“Yes; you see, a man wants a real fresh start when his eyes become opened, so he has a new deal all round, so to speak. Then he gets a fair chance.” There was a short pause here, as I seemed to be on delicate ground in touching on my companion’s antecedents, and he did not volunteer any information. I broke the silence by offering him a cheroot.

“No, thanks,” said he; “I have given up tobacco. It was the hardest wrench of all, was that. It does me good to smell the whiff of your weed. Tell me,” he added suddenly, looking hard at me with his shrewd gray eyes, “why did you take stock of me so carefully before you spoke?”

“It is a habit of mine,” said I. “I am a medical man, and observation is everything in my profession. I had no idea you were looking.”

“I can see without looking,” he answered. “I thought you were a detective, at first; but I couldn’t recall your face at the time I knew the force.”

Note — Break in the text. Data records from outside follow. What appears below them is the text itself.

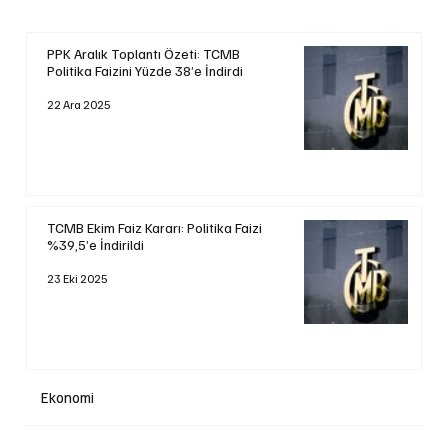
PPK Aralık Toplantı Özeti: TCMB
Politika Faizini Yüzde 38’e İndirdi
22 Ara 2025
TCMB Ekim Faiz Kararı: Politika Faizi
%39,5’e İndirildi
23 Eki 2025
Ekonomi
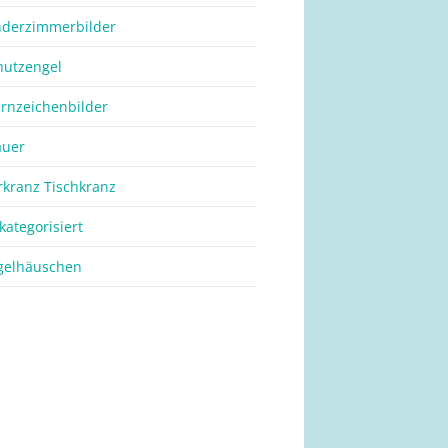
nderzimmerbilder
hutzengel
ernzeichenbilder
auer
rkranz Tischkranz
kategorisiert
gelhäuschen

“Were you a detective, then?” said I.

“No,” he answered, with a laugh; “I was the other thing—the detected, you know. Old scores are wiped out now, and the law cannot touch me; so I don’t mind confessing to a gentleman like yourself what a scoundrel I have been in my time.”

“We are none of us perfect,” said I.

“No; but I was a real out-and-outer. A ‘fake,’ you know, to start with, and afterwards a ‘cracksman.’ It is easy to talk of these things now, for I’ve changed my spirit. It’s as if I was talking of some other man, you see.”

“Exactly so,” said I. Being a medical man, I had none of that shrinking from crime and criminals which many men possess. I could make all allowances for congenital influence and the force of circumstances. No company, therefore, could have been more acceptable to me than that of the old malefactor; and as I sat puffing at my cigar, I was delighted to observe that my air of interest was gradually loosening his tongue.

“Yes; I’m converted now,” he continued, “and of course I am a happier man for that. And yet,” he added wistfully, “there are times when I long for the old trade again, and fancy myself strolling out on a cloudy night with my jimmy in my pocket. I left a name behind me in my profession, sir. I was one of the old school, you know. It was very seldom that we bungled a job. We used to begin at the foot of the ladder, the rope ladder, if I may say so, in my younger days, and then work our way up, step by step, so that we were what you might call good men all through.”